Things didn’t work out so smoothly taking that route. Minnesota dropped its two WCHA Final Five contests and its first round matchup with Holy Cross in the NCAA tournament.

Coach Don Lucia expressed his displeasure in last year’s ritual after Friday’s win, and said it’s a moment the team should revel in with the fans.

“I was mad at the team last year,” Lucia said. “A WCHA playoff title win is great but that’s a four-game tournament; this is a 28-game grind against the top teams and programs in the country.

“The way they celebrated last year was a disappointment to the coaches and fans.”

Lucia did his part Friday. After Vannelli accepted the MacNaughton cup, Lucia grabbed the microphone and addressed those in attendance – something he said he wasn’t able to do last year.

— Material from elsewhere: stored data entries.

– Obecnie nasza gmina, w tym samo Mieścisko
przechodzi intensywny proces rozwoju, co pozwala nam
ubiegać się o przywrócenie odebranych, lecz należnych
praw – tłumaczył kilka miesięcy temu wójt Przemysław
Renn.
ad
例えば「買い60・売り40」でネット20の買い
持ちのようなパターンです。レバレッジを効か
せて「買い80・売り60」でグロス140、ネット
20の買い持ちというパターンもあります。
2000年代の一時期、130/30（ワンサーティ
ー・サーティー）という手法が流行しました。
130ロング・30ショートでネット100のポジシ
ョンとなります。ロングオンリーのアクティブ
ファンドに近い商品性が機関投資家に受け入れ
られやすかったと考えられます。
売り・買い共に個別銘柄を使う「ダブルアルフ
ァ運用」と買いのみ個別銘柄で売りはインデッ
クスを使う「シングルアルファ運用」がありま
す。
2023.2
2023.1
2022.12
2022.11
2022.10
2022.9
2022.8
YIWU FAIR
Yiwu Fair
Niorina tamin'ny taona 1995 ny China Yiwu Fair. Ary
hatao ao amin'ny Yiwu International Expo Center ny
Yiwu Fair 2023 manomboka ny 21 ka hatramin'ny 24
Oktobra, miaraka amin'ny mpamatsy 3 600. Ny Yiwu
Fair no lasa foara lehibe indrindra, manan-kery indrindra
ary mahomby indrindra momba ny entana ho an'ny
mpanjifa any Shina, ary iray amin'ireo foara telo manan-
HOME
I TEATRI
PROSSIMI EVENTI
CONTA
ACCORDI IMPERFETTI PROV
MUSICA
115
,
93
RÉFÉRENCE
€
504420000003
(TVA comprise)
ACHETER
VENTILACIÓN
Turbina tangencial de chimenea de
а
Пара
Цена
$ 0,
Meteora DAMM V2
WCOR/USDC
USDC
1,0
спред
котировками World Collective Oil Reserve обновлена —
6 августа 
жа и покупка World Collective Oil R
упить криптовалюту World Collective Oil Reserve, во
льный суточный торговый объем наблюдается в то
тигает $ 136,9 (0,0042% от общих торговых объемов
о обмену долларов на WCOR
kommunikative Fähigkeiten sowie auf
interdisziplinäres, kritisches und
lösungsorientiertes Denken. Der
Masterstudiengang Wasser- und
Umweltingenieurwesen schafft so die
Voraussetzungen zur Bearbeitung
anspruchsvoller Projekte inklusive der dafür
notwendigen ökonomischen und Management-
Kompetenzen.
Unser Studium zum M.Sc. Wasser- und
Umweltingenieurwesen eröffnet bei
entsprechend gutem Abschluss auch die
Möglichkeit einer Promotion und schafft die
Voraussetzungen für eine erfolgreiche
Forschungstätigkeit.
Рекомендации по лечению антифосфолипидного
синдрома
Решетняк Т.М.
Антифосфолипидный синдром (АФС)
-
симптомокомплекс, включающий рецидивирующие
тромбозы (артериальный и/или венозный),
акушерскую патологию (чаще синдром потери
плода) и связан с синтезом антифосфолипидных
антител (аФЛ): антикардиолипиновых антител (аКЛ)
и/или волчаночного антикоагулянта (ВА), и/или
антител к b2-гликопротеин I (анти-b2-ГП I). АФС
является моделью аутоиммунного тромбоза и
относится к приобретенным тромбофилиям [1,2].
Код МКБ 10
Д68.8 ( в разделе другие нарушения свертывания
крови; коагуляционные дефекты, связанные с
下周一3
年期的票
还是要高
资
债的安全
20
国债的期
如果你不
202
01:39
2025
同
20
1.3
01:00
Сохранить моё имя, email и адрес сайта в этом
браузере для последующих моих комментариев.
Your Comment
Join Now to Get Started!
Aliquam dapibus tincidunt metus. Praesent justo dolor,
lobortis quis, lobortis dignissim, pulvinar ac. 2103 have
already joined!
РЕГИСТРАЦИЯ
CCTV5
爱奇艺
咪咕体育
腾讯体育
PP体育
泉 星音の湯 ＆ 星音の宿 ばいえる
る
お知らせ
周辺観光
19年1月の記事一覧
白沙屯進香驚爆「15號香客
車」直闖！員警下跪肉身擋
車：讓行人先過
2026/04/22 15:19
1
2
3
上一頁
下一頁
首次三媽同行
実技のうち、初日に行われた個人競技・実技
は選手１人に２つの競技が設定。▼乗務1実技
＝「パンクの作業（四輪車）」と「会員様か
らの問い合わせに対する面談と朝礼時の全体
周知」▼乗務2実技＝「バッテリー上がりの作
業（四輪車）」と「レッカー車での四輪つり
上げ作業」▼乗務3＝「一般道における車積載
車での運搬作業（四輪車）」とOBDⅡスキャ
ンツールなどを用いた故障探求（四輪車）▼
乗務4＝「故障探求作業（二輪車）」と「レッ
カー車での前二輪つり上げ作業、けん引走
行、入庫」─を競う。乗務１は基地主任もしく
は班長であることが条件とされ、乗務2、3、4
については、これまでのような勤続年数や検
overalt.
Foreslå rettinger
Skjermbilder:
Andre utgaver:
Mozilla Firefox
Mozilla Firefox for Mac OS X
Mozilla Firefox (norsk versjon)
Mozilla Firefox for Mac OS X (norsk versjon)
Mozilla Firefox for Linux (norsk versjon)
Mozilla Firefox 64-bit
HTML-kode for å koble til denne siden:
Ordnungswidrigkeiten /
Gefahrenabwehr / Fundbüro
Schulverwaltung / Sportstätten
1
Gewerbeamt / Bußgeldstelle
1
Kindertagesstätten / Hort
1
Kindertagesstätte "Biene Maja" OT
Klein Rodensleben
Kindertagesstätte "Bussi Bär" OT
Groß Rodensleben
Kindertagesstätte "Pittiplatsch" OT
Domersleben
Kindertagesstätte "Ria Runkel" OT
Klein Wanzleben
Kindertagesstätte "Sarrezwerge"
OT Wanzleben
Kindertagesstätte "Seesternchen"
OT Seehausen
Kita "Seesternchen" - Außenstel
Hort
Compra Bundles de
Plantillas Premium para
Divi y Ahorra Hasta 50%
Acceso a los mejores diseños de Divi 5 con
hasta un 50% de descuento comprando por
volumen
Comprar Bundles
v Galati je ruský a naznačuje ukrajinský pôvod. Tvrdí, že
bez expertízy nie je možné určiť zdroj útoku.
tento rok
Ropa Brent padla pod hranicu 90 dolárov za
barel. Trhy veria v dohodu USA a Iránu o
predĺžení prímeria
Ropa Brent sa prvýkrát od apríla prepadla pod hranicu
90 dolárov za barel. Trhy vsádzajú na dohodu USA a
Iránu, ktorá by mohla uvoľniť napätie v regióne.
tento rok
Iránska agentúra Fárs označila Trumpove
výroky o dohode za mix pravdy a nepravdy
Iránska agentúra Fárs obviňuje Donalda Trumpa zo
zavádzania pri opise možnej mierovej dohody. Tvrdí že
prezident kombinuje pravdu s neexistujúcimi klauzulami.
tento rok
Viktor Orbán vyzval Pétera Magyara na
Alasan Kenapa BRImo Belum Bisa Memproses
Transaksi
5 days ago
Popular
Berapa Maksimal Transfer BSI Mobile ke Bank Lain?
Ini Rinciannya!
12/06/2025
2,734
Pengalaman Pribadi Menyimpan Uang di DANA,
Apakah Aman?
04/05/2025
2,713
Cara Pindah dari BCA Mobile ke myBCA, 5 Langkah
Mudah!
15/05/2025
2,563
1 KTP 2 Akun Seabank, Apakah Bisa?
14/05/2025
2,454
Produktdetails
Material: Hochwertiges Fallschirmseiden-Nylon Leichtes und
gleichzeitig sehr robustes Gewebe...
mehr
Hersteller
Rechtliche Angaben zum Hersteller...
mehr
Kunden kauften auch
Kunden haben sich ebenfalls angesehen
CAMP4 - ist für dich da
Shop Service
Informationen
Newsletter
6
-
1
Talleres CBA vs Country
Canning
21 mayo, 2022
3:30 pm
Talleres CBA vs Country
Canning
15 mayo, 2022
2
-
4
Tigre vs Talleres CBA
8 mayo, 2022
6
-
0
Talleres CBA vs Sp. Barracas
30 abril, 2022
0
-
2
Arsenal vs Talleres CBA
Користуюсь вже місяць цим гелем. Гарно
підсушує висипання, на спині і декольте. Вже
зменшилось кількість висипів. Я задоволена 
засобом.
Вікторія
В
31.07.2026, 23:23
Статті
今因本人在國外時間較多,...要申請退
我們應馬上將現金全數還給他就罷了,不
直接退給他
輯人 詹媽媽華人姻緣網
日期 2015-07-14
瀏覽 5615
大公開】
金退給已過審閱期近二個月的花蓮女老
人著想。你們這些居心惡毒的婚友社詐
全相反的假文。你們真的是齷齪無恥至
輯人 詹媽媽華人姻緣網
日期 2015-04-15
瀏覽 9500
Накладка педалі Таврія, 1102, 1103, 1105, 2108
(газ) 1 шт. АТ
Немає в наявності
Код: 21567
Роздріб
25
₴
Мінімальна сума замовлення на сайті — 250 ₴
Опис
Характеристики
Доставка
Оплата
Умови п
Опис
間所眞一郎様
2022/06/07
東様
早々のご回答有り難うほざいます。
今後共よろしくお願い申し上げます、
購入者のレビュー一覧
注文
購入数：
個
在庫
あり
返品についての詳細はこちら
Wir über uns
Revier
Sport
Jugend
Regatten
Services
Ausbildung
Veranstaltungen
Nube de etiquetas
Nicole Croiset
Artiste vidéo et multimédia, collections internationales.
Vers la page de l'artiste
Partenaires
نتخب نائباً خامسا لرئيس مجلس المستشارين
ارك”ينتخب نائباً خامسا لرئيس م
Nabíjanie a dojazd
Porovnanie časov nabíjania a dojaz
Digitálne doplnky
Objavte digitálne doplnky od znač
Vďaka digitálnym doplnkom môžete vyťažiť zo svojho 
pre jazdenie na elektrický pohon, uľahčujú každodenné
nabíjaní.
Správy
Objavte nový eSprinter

“All of a sudden we got the trophy and Gino just sat the thing down,” Lucia mused. “I thought, ‘Gol, how disappointing is that?’ “

But little celebration was lost Friday and Minnesota’s young squad, comprised of nine freshmen and just two seniors, came together to raise at least one banner into the Mariucci rafters during the 2007 season.

And as for superstition, Lucia’s answer was brief: “I don’t believe in that, no.”

Kaufmann shared similar feelings.

“Superstitions aren’t going to win you hockey games,” he said. “It’s what you do on the ice.”

Maybe karma, via the MacNaughton Cup, taught the Gophers a valuable lesson.